■ **Task brief**
The records should be written out in full, with nothing altered.
[Data records Boundary: Start]
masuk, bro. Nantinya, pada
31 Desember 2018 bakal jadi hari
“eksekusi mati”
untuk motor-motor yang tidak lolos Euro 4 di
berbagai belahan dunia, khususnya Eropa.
[Data records Boundary: End]
■ **Answer to the exercise**
masuk, bro. Nantinya, pada
31 Desember 2018 bakal jadi hari
“eksekusi mati”
untuk motor-motor yang tidak lolos Euro 4 di
berbagai belahan dunia, khususnya Eropa.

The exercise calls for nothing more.